Évidemment mais pas seulement. Selon une récente étude de l’ONG américaine Common sense Media, 40 % des jeunes interrogés estiment que leurs parents sont scotchés sur leur smartphone et ne prennent plus assez de temps pour les écouter.

Les chiffres sont assez éloquents : si 43 % des ados consultent leur téléphone plusieurs fois par heure, il en est de même pour leurs parents (42 %). Selon une autre étude, on touche jusqu’à 2 600 fois par jour notre portable. Et c’est une moyenne !
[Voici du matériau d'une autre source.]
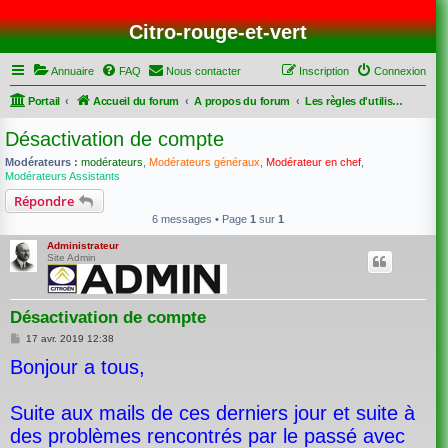
Citro-rouge-et-vert
Annuaire
FAQ
Nous contacter
Inscription
Connexion
Portail
Accueil du forum
A propos du forum
Les règles d'utilisation du forum.
Désactivation de compte
Modérateurs :
modérateurs
,
Modérateurs généraux
,
Modérateur en chef
,
Modérateurs Assistants
Répondre
6 messages • Page
1
sur
1
Administrateur
Site Admin
Désactivation de compte
M
17 avr. 2019 12:38
e
Bonjour a tous,
s
s
a
g
Suite aux mails de ces derniers jour et suite à
e
des problèmes rencontrés par le passé avec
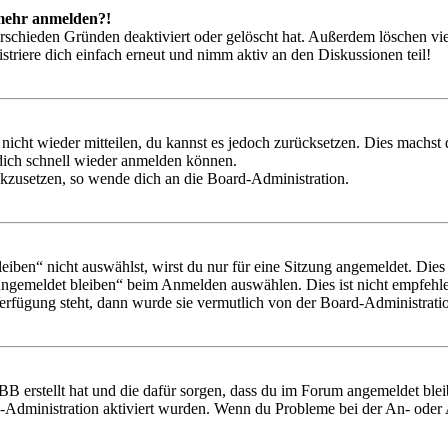
t mehr anmelden?!
rschieden Gründen deaktiviert oder gelöscht hat. Außerdem löschen vie
triere dich einfach erneut und nimm aktiv an den Diskussionen teil!
 nicht wieder mitteilen, du kannst es jedoch zurücksetzen. Dies machs
 dich schnell wieder anmelden können.
ückzusetzen, so wende dich an die Board-Administration.
en“ nicht auswählst, wirst du nur für eine Sitzung angemeldet. Dies
Angemeldet bleiben“ beim Anmelden auswählen. Dies ist nicht empfehle
Verfügung steht, dann wurde sie vermutlich von der Board-Administratio
BB erstellt hat und die dafür sorgen, dass du im Forum angemeldet bl
rd-Administration aktiviert wurden. Wenn du Probleme bei der An- ode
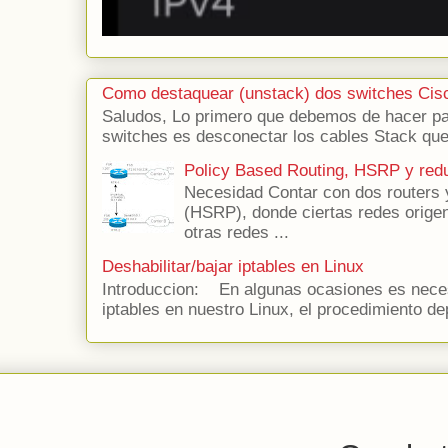
Como destaquear (unstack) dos switches Cis
Saludos, Lo primero que debemos de hacer para
switches es desconectar los cables Stack que 
Policy Based Routing, HSRP y red
Necesidad Contar con dos routers 
(HSRP), donde ciertas redes origen 
otras redes ...
Deshabilitar/bajar iptables en Linux
Introduccion: En algunas ocasiones es necesa
iptables en nuestro Linux, el procedimiento de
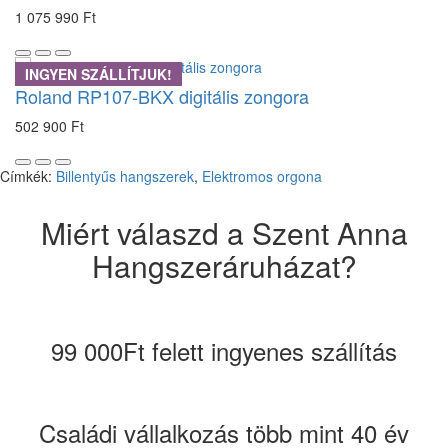
1 075 990 Ft
INGYEN SZÁLLÍTJUK!
Roland RP107-BKX digitális zongora
502 900 Ft
Címkék:
Billentyűs hangszerek
,
Elektromos orgona
Miért válaszd a Szent Anna
Hangszeráruházat?
99 000Ft felett ingyenes szállítás
Családi vállalkozás több mint 40 év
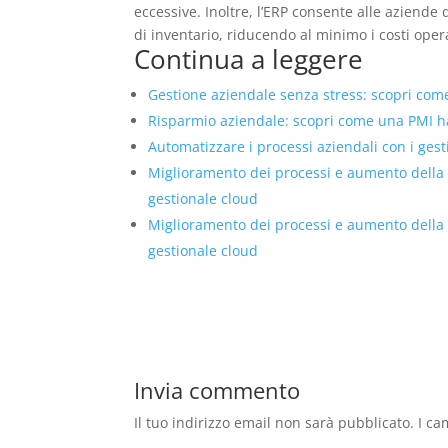
eccessive. Inoltre, l’ERP consente alle aziende di
di inventario, riducendo al minimo i costi opera
Continua a leggere
Gestione aziendale senza stress: scopri come 
Risparmio aziendale: scopri come una PMI ha 
Automatizzare i processi aziendali con i ges
Miglioramento dei processi e aumento della
gestionale cloud
Miglioramento dei processi e aumento della
gestionale cloud
Invia commento
Il tuo indirizzo email non sarà pubblicato.
I ca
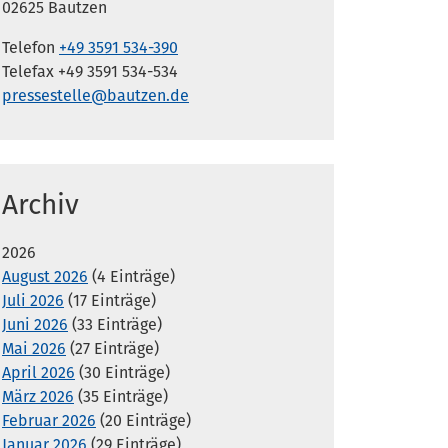
02625 Bautzen
Telefon
+49 3591 534-390
Telefax +49 3591 534-534
pressestelle@bautzen.de
Archiv
2026
August 2026
(4 Einträge)
Juli 2026
(17 Einträge)
Juni 2026
(33 Einträge)
Mai 2026
(27 Einträge)
April 2026
(30 Einträge)
März 2026
(35 Einträge)
Februar 2026
(20 Einträge)
Januar 2026
(29 Einträge)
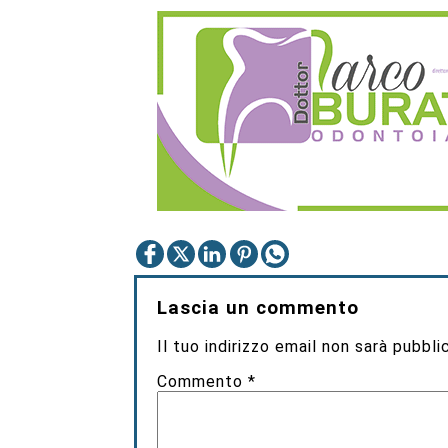
Lascia un commento
Il tuo indirizzo email non sarà pubbli
Commento
*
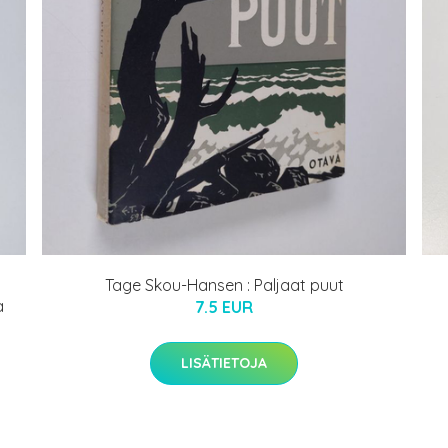
Tage Skou-Hansen : Paljaat puut
a
7.5 EUR
LISÄTIETOJA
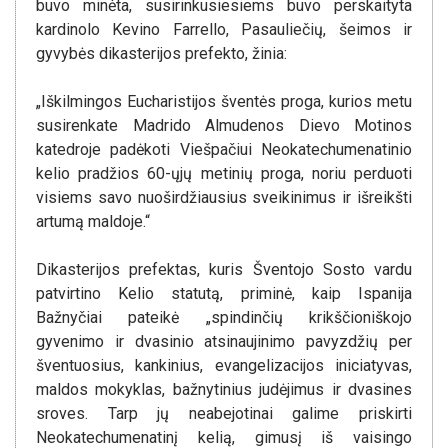
buvo minėta, susirinkusiesiems buvo perskaityta
kardinolo Kevino Farrello, Pasauliečių, šeimos ir
gyvybės dikasterijos prefekto, žinia:
„Iškilmingos Eucharistijos šventės proga, kurios metu
susirenkate Madrido Almudenos Dievo Motinos
katedroje padėkoti Viešpačiui Neokatechumenatinio
kelio pradžios 60-ųjų metinių proga, noriu perduoti
visiems savo nuoširdžiausius sveikinimus ir išreikšti
artumą maldoje.“
Dikasterijos prefektas, kuris Šventojo Sosto vardu
patvirtino Kelio statutą, priminė, kaip Ispanija
Bažnyčiai pateikė „spindinčių krikščioniškojo
gyvenimo ir dvasinio atsinaujinimo pavyzdžių per
šventuosius, kankinius, evangelizacijos iniciatyvas,
maldos mokyklas, bažnytinius judėjimus ir dvasines
sroves. Tarp jų neabejotinai galime priskirti
Neokatechumenatinį kelią, gimusį iš vaisingo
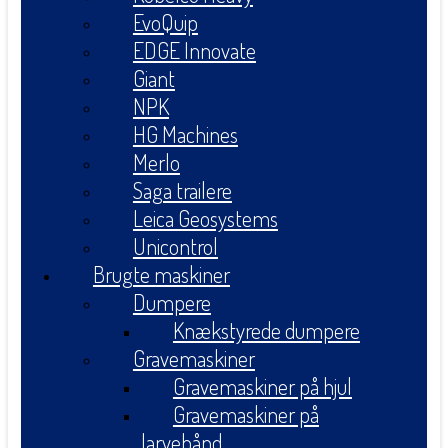
EvoQuip
EDGE Innovate
Giant
NPK
HG Machines
Merlo
Saga trailere
Leica Geosystems
Unicontrol
Brugte maskiner
Dumpere
Knækstyrede dumpere
Gravemaskiner
Gravemaskiner på hjul
Gravemaskiner på
larvebånd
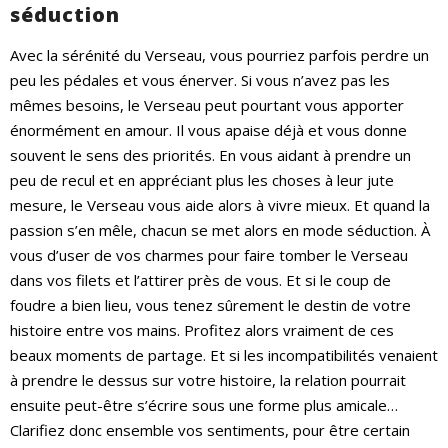
séduction
Avec la sérénité du Verseau, vous pourriez parfois perdre un
peu les pédales et vous énerver. Si vous n’avez pas les
mêmes besoins, le Verseau peut pourtant vous apporter
énormément en amour. Il vous apaise déjà et vous donne
souvent le sens des priorités. En vous aidant à prendre un
peu de recul et en appréciant plus les choses à leur jute
mesure, le Verseau vous aide alors à vivre mieux. Et quand la
passion s’en mêle, chacun se met alors en mode séduction. À
vous d’user de vos charmes pour faire tomber le Verseau
dans vos filets et l’attirer près de vous. Et si le coup de
foudre a bien lieu, vous tenez sûrement le destin de votre
histoire entre vos mains. Profitez alors vraiment de ces
beaux moments de partage. Et si les incompatibilités venaient
à prendre le dessus sur votre histoire, la relation pourrait
ensuite peut-être s’écrire sous une forme plus amicale…
Clarifiez donc ensemble vos sentiments, pour être certain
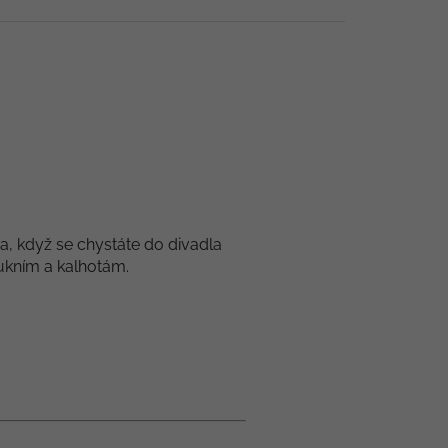
, když se chystáte do divadla
ukním a kalhotám.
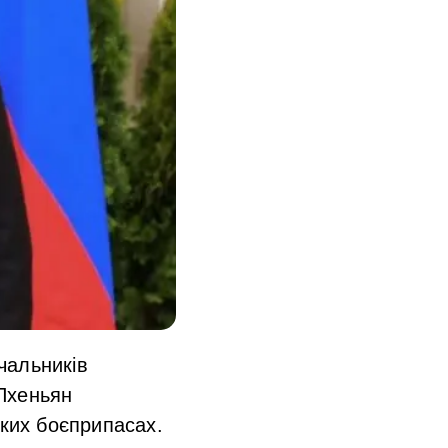
чальників
 Пхеньян
ьких боєприпасах.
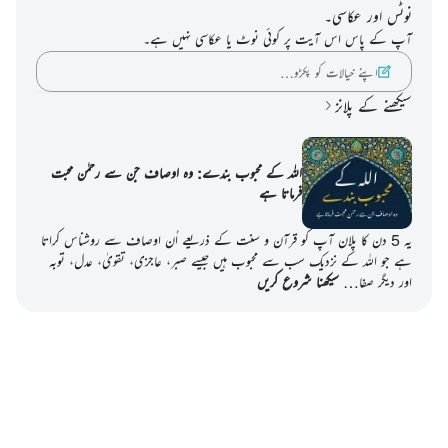
نوٹس اور عکاسی۔
آپ کے پاس اس آیت پر کوئی نوٹ یا عکاسی نہیں ہے۔
اپنے خیالات کو پکڑو…
سیکھنے کے پلانز
اللہ کے محبوب بندے: وہ اوصاف جن سے رحمٰن محبت
فرماتا ہے
یہ 5 دن کا پلان آپ کو قرآن و سنت کے ذریعے اُن اوصاف سے روشناس کراتا
ہے جو اللہ کے نزدیک سب سے محبوب ہیں جیسے صبر، عاجزی، تقویٰ، عدل، توبہ
اور دیگر صفا…
سیکھنا شروع کریں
Dès le réveil, 64 % des jeunes se précipitent, l’oeil à peine ouvert, sur leur écran. 62 % des adultes le font aussi. Ces derniers sont en revanche plus nombreux à reconnaître leur addiction. Leur part est ainsi passée de 27 % à 45 % en trois ans. Un aveu générationnel : ils ont connu le temps sans un portable vissé au creux de la main et sont plus à même d’en mesurer le côté néfaste.

Chez les ados, le sentiment de dépendance est… en baisse de 50 % à 39 %. Pour eux, cette utilisation quotidienne et massive fait désormais partie de la norme. Le millennial est par essence numérique et multitâche.

Ce temps galopant passé sur le téléphone est-il source de disputes sans fin dans les familles ? Inévitablement. Quel parent n’y a pas laissé sa patience ou ses cordes vocales? Pourtant, l’étude révèle que les conflits sont plutôt en baisse.

Doit-on s’en réjouir ? Pas vraiment. En réalité, bon nombre de parents n’osent plus faire de réflexions à leurs enfants car ils ne s’en sentent plus la légitimité !

Cette démission parentale est dangereuse.

Si les nouvelles technologies ont permis de rapprocher des tribus familiales chahutées par les aléas de la vie sentimentale ou professionnelle – la conversation vidéo est un pont virtuel qui atténue l’effet de séparation – elles ont aussi pour effet de grignoter le temps passé ensemble.

Au sein du couple ou avec les enfants, on se retrouve physiquement dans la même pièce mais la tête happée par des centres d’intérêt personnels. Pourtant, dans l’éducation au numérique, peut-être encore plus que pour le reste, l’exemplarité et la vigilance sont des vertus cardinales. Certaines règles s’imposent.

À commencer par la plus basique : celle du savoir-vivre. L’attention portée à son interlocuteur reste un fondement de la vie en société.

Mais surtout : temps passé devant les écrans et manque de sommeil, accès à la pornographie ou à l’hyper-violence, harcèlement sur les réseaux sociaux, propagation de rumeurs, de fausses nouvelles sont autant de pièges que les parents doivent apprendre à déjouer en discutant avec leurs enfants.

Cet apprentissage d’un monde en pleine mutation, dont les plus jeunes essuient parfois les plâtres, demande un accompagnement bien réel et pas virtuel.